MSU Peaks and Potentials Workshop 2009
Anasphere, Inc. spent an hour and a half of every day the entire week of June 22th-26th with 16 wonderful students at the Montana State University Peaks & Potentials. The event began with a discussion of what the Water Cycle, Water Ecosystems, and Food Chains through demonstrations and hands-on activities. The students then spent the next two days soldering the parts to build the AnaSonde Buzz-Es with a modified temperature sensor for water measurements. On Thursday, we took a mini field trip to a campus stream and collected water quality data and aquatic insects. The kids had a blast with this! They had some great insights into water quality and how different things may affect the entire ecosystem of the stream. Finally, we analyzed the data and the aquatic bugs and decided that the water quality of the stream was excellent!

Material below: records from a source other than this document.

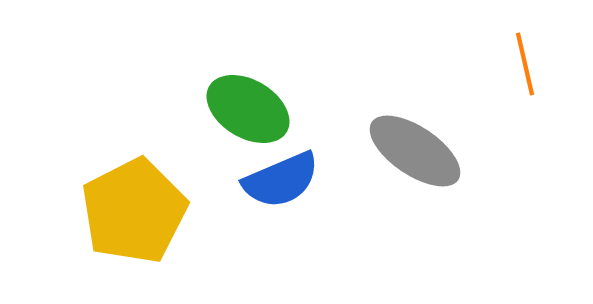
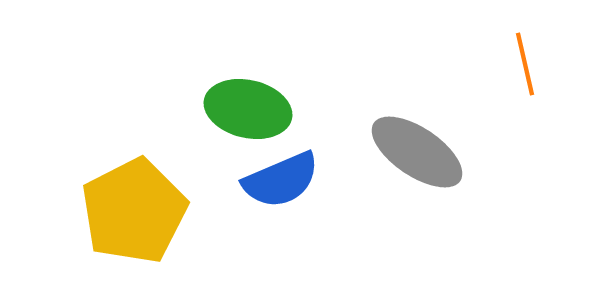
green ellipse: rotated 18 degrees counterclockwise
gray ellipse: moved 2 px right, 1 px down
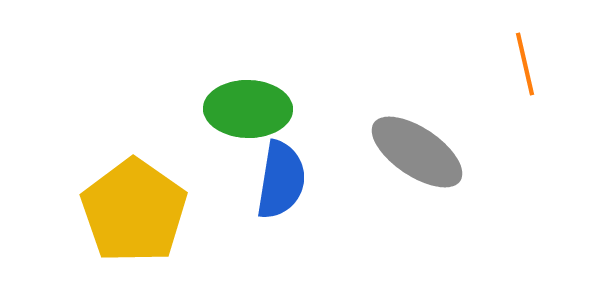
green ellipse: rotated 12 degrees counterclockwise
blue semicircle: rotated 58 degrees counterclockwise
yellow pentagon: rotated 10 degrees counterclockwise
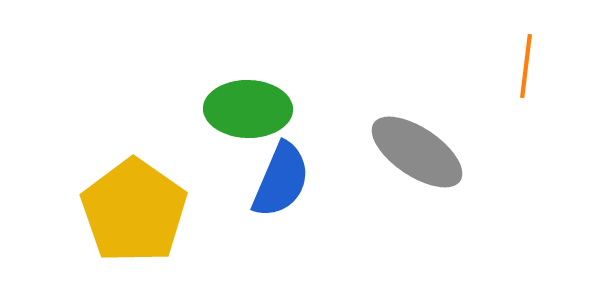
orange line: moved 1 px right, 2 px down; rotated 20 degrees clockwise
blue semicircle: rotated 14 degrees clockwise
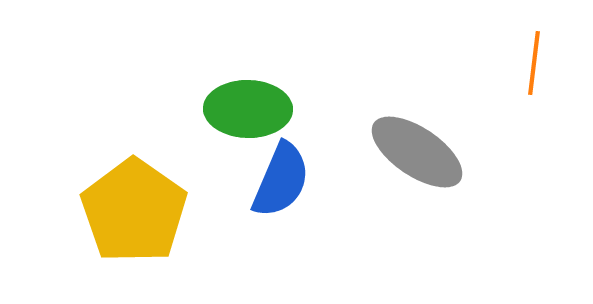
orange line: moved 8 px right, 3 px up
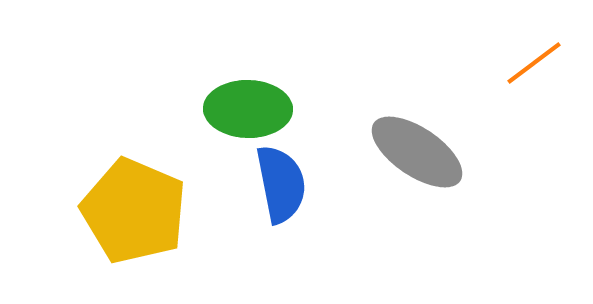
orange line: rotated 46 degrees clockwise
blue semicircle: moved 4 px down; rotated 34 degrees counterclockwise
yellow pentagon: rotated 12 degrees counterclockwise
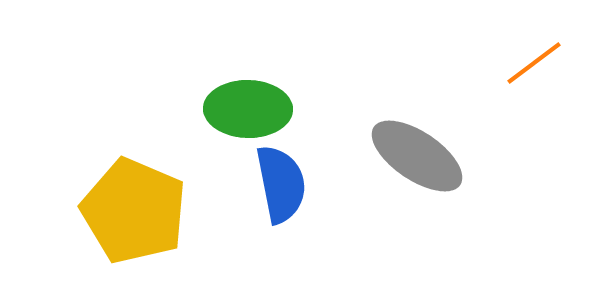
gray ellipse: moved 4 px down
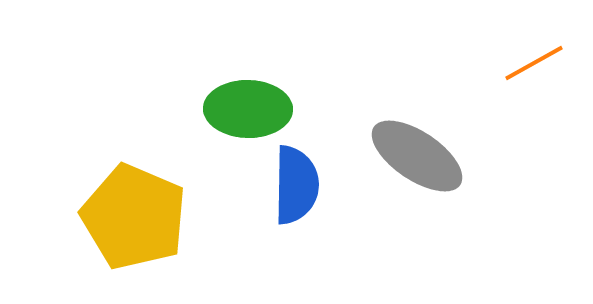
orange line: rotated 8 degrees clockwise
blue semicircle: moved 15 px right, 1 px down; rotated 12 degrees clockwise
yellow pentagon: moved 6 px down
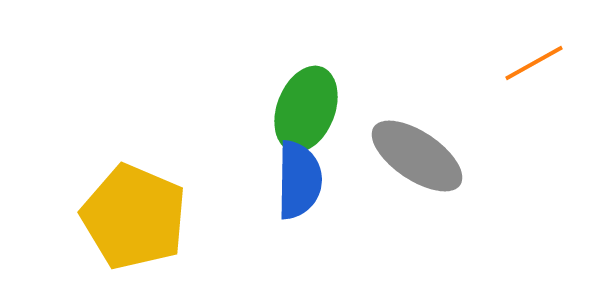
green ellipse: moved 58 px right; rotated 70 degrees counterclockwise
blue semicircle: moved 3 px right, 5 px up
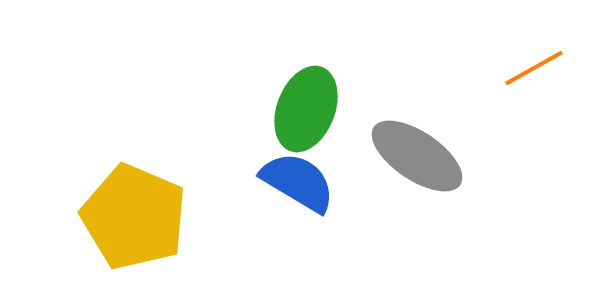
orange line: moved 5 px down
blue semicircle: moved 1 px left, 2 px down; rotated 60 degrees counterclockwise
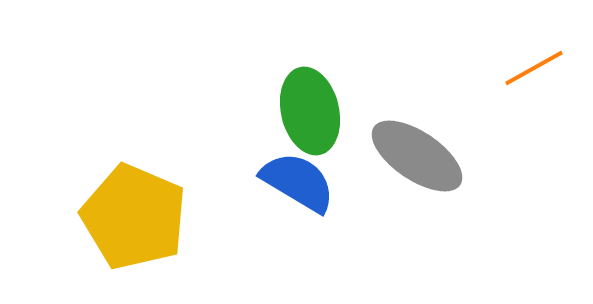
green ellipse: moved 4 px right, 2 px down; rotated 34 degrees counterclockwise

MSU Peaks and Potentials Workshop 2008
Anasphere, Inc. spent an hour and a half of every day the entire week of June 9th-13th with 16 wonderful students at the Montana State University Peaks & Potentials Workshop. The event began with a discussion of what an AnaSonde is, weather, atmosphere layers, and why it is important that we learn about the earth's atmosphere through demonstrations and hands on activities. Next, the students soldered on the parts to build the AnaSonde Buzz-Es and one for flight. The students used a Morse code key to help them to decode the temperatures that the Buzz-Es were sending back to them. On the last day, we flew! The kids had a blast taking the real time data so that they could graph it later. They were very curious and asked great questions about the AnaSonde! Afterward, we discussed what was happening in the atmosphere from the looking at the graph.
4-H Workshop 2007
Anasphere, Inc. is very excited to have hosted its first outreach activity with members of the local 4-H community. Activities began with a short discussion on weather, clouds in particular. Brianna and Janet then provided a short and simple demonstration on cloud formation. They were actually able to form a cloud in the classroom!
Next, students received a brief "how to" on soldering. By the end of the day, the students completed two AnaSondes by themselves, each student soldering 3-4 parts. While two students were soldering, the remaining students constructed the parachute, and completed a weather-based web search (pdf) and weather word games. These activities helped introduce the trends and profiles we were hoping to see on our own launch like decreasing temperature and pressure with height. A large party balloon was then filled with helium and attached the parachute, the AnaSonde, and a 9-Volt battery to the balloon. Our balloon reached an altitude of 10,380 feet before we ran out of time.